September 9, 2009
Over the long holiday weekend, Turner Classic Movies regaled us with a really obscure one – the 1960 biopic, I Aim at the Stars, starring Curd Jürgens. This movie is a biography of Wernher von Braun, the German rocket scientist who built the V-2 for Hitler and the Saturn V for America. Although no landmark in cinematic history, it was an interesting and reasonably well told story, even if it glossed over a few inconvenient facts about von Braun, like his nominal membership in Himmler’s SS.
What fascinated me in this movie (which I had not seen) was not von Braun, but the character played by James Daly, Major William Taggert (an intelligence officer in the U.S. Army who, having lost his family to a V-2 hitting London, hated von Braun and all of the Peenemunde rocket group). After the war, Taggert follows the Germans as they relocate, first to White Sands and finally to Huntsville to continue their research into rocket flight. Taggert becomes a reporter (his civilian occupation) who beats his media pulpit about the irrelevancy of space flight. “All the money spent on space could build schools and hospitals instead!” he angrily harangues via television, a philosophical counterpoint to von Braun’s plea for an American satellite program.
Watching the movie, I was struck that this debate has been ongoing for the last 50 years. Something about space exploration or human forays into new realms sticks in the craw of some people. Although the context of the von Braun-Taggart argument was Sputnik and a possible American response, much has remained the same over these last 50 years. The public still falls into two camps – those who believe that our survival depends on continued reach beyond Earth versus those who think it’s a waste of money or that the money could be better spent. NASA spends most of its outreach efforts trying to win the hearts and minds of this latter group.

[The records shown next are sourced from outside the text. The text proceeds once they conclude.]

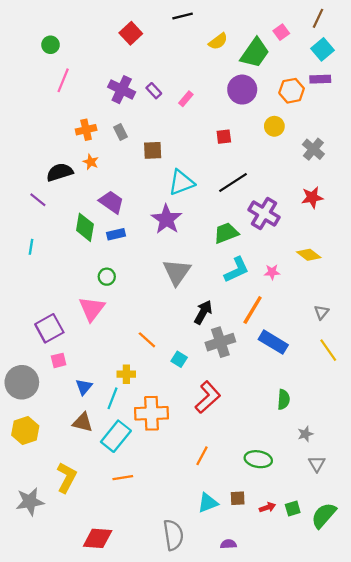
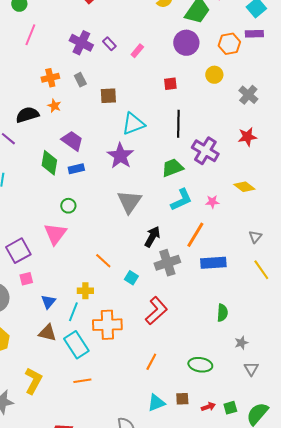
black line: (233, 183) -> (178, 124), turned -56
blue rectangle: (273, 342) -> (213, 263), turned -35
cyan rectangle: (116, 436) -> (76, 345), turned -72

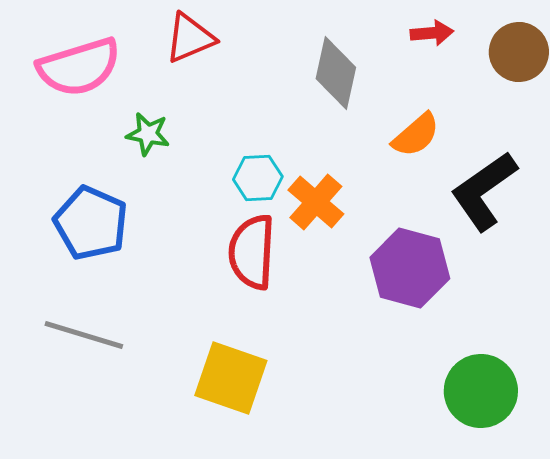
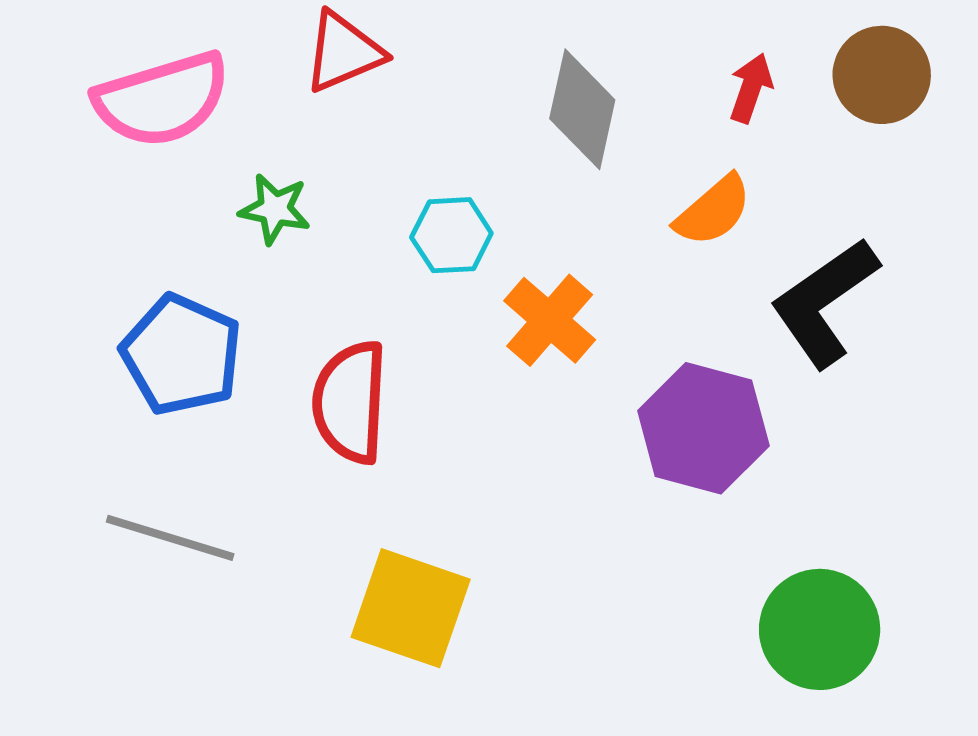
red arrow: (432, 33) -> (751, 88), moved, turned -66
cyan hexagon: (258, 178) -> (451, 235), moved
red semicircle: (252, 252) -> (350, 402), moved

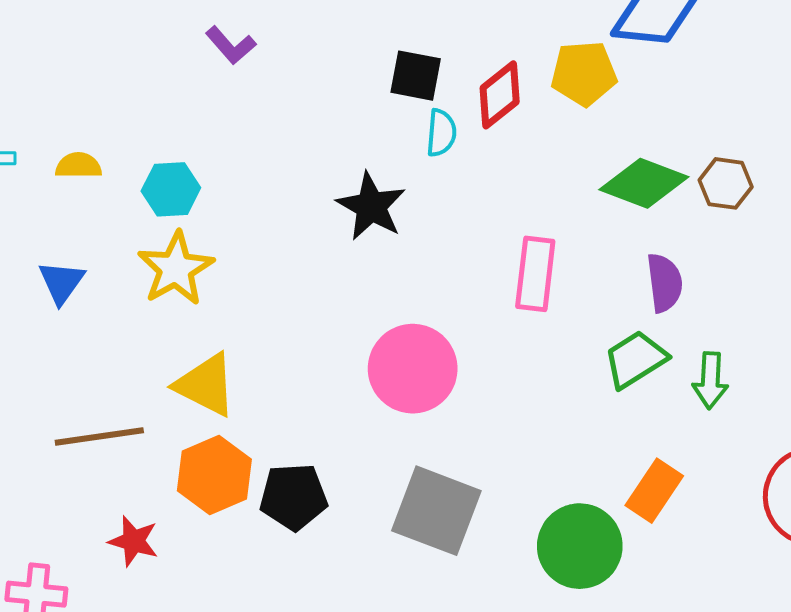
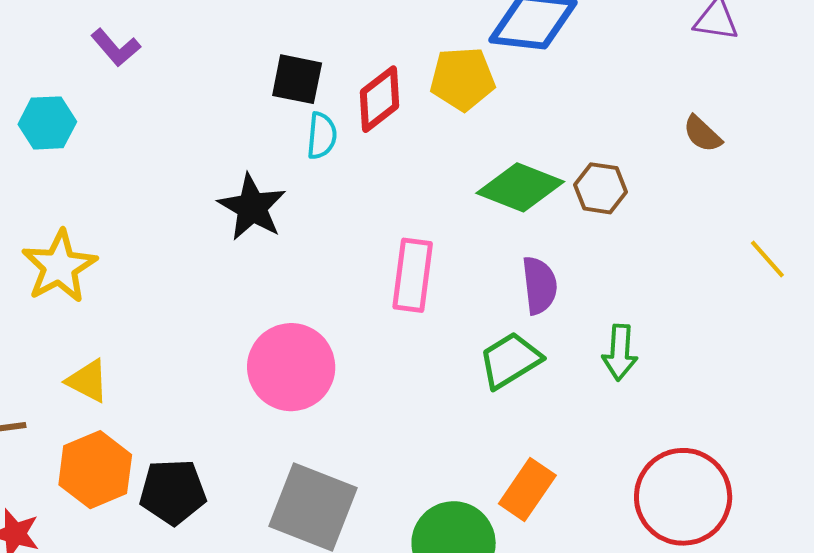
cyan hexagon: (171, 189) -> (47, 123), moved
green arrow: (710, 380) -> (620, 352), moved
yellow triangle: (206, 385) -> (88, 381), size x0.7

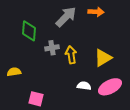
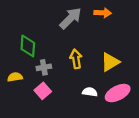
green diamond: (29, 31) -> (28, 46), moved
gray cross: (52, 48) -> (44, 67), moved
pink square: (36, 99) -> (43, 91), moved, turned 35

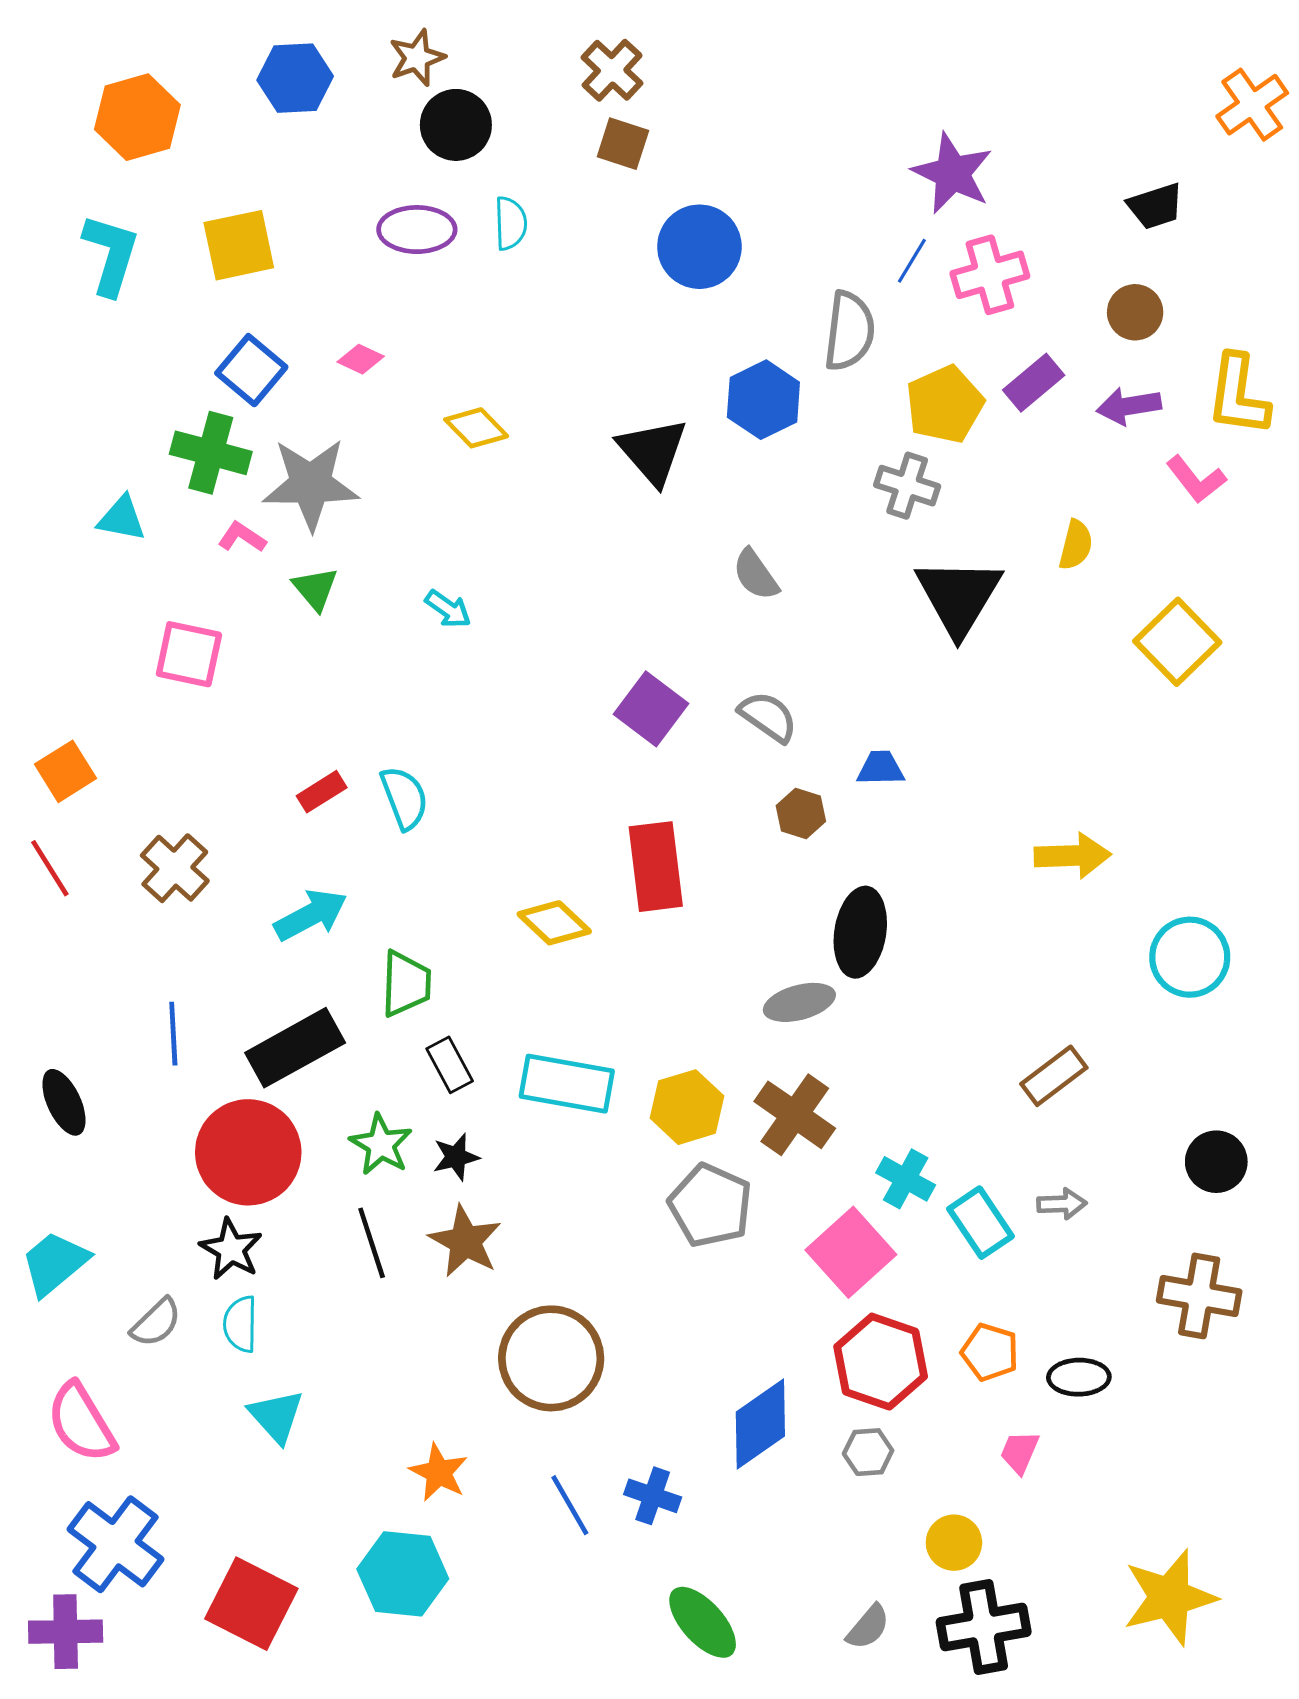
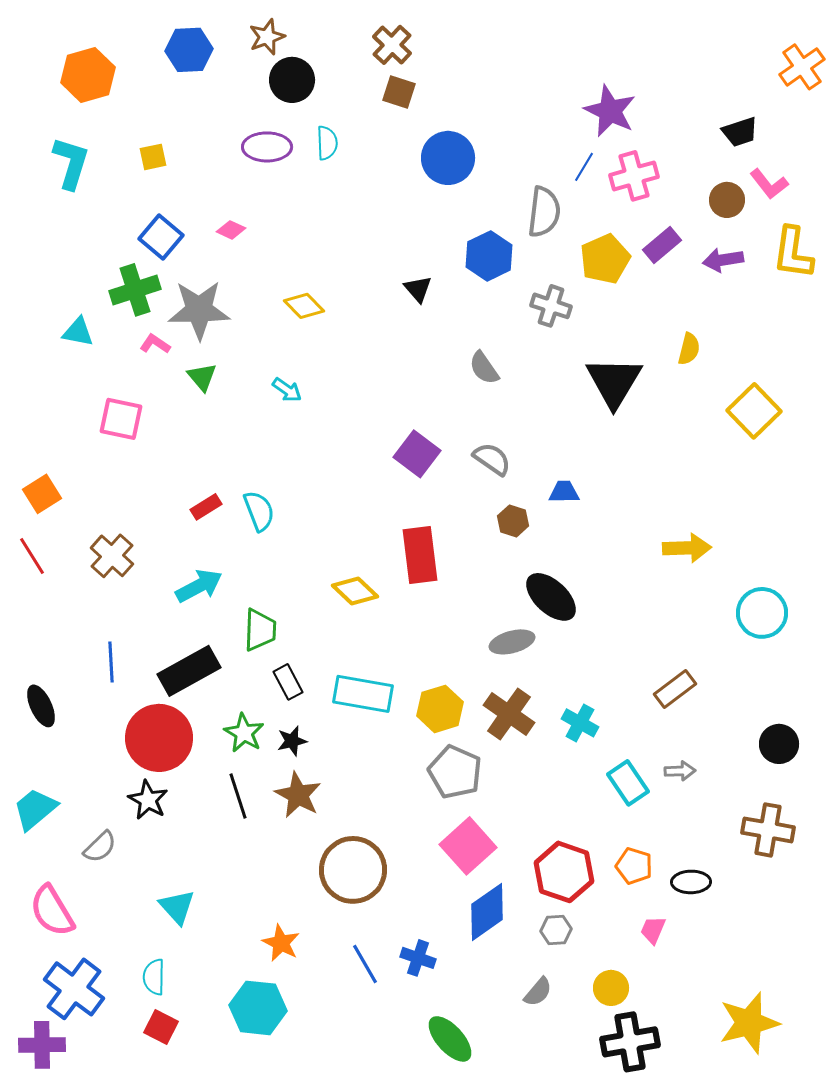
yellow square: (239, 245) -> (153, 157), size x0.6
yellow diamond: (476, 428) -> (304, 306), moved
black triangle: (653, 451) -> (418, 289), size x0.6
green cross: (211, 453) -> (135, 290), turned -33
pink L-shape: (1196, 479) -> (769, 184), moved
gray cross: (907, 486) -> (551, 306), moved
black ellipse: (860, 932) -> (551, 597), turned -56
cyan cross: (906, 1179) -> (580, 723), moved
pink square: (851, 1252) -> (468, 846), moved
cyan semicircle: (240, 1324) -> (154, 977), moved
red square: (251, 1604) -> (161, 1027), size x0.6
gray semicircle: (868, 1627) -> (538, 992), moved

Case in point: a NASA “white paper,” clearly a rough draft, leaked to the press, describing the post-Augustine space program. Omitting the use of our Moon as the logical next step, “Generation Mars” is billed as the necessary pathway to keep NASA relevant, the public engaged and the required pipeline for sustainable product and group input cycles. No more idiotic fooling around with, or distractions from, lunar bases. The “exciting” destination is Mars – in about thirty years or so. In the mean time, keep flying Shuttle so as not to upset the applecart. Oh, and imagine, “use” the ISS for something (Just pull one or two studies—from the hundreds gathering dust—off the shelf of unfunded programs).
A key assumption here is that NASA’s survival revolves around an excited and engaged public. The authors of this piece apparently think this will happen with Mars because the public doesn’t care about the Moon; that the Mars Generation can become “emotionally engaged because they will become contributors to the Mars goal and part of the maturation process in achieving it.” Great stuff that – “emotional engagement,” not reason or logic. The system of taking incremental steps using lunar resources to make space faring routine is abandoned for a multi-decadal agency program to take an “excited” public to Mars, a program “owned” by its contributors. That’s a lot of time and work needed to engage, excite and own something. It sounds like the description of an entitlement program, not a mission statement.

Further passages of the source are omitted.